* Data provided
=== Section Start ===
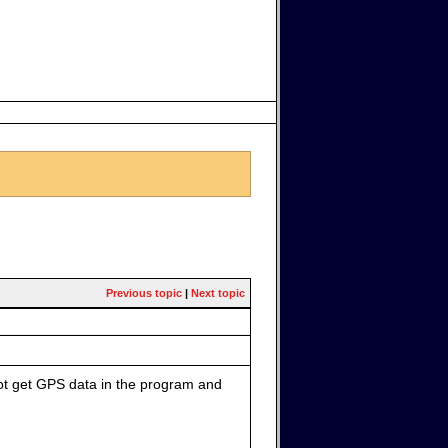
Previous topic
|
Next topic
not get GPS data in the program and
=== Section End ===
* What this task involves
Drop the images and return the data verbatim.

* Task solution
Previous topic
|
Next topic
not get GPS data in the program and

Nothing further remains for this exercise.